Gilt funds are the part of debt mutual funds that primarily invest in government securities. The funds also invest in state government securities and treasury bills. However, the operational methodology of gilt funds is entirely different from traditional debt funds. Where normal debt funds invest across all the debt instruments, gilt funds make investment specifically in government securities. Acting as a sovereign paper, they mitigate the credit risk of investors. Gilt funds provide retail investors an easy way and cheaper way to invest in government securities, which are purchased mostly by the institutional investors. As an investor, you can choose between short-term and long-term gilt funds based on the investment horizon you have.

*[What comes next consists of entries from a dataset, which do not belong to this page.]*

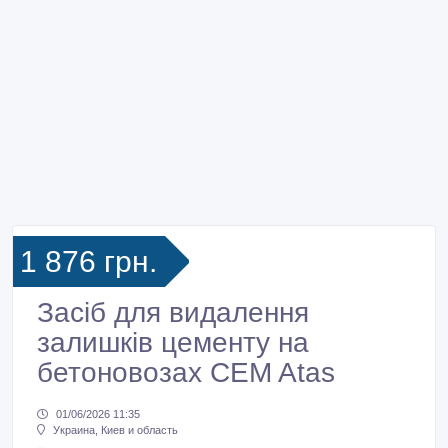
1 876 грн.
Засіб для видалення
залишків цементу на
бетоновозах CEM Atas
01/06/2026 11:35
Украина, Киев и область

Right time for investment in gilt funds
You should keep an eye on the factors that can bring down interest rates, cause slowdown in GDP growth, increase inflation, a fall in Index of Industrial Production (IIP), anticipation of a drop in corporate earnings, among others. The right time for investment in gilt funds would be when the interest rates rise and downturn looks all set to grip the economy. Also, you must stay invested for long to get the maximum out of your gilt fund investments.
- The biggest advantage is that you can invest in government securities through gilt funds at Rs 5,000. The minimum limit for investment government securities stands at Rs 5 crores.
- Gilt funds invest across different government securities offering varying returns when you route the investment through fund managers. So, the diversification element is taken care of and you get good returns.
- Gilt funds are not fully secured as the rise in interest rates bring a fall in the prices of government securities and thus adversely affect the performance of gilt funds you may have invested in.
- Gilt funds are vulnerable to volatility risks with higher average maturity period of the fund
- Gilt funds are liquid assets as they invest only in government securities that are not actively traded.
Now you have got the information to take a call on the adoption of gilt funds. Decide to go with gilt funds after assessing your risk profile, investment horizon, investment objective and the current portfolio. For existing investors, make sure you stay invested for long to get the right return on your investment.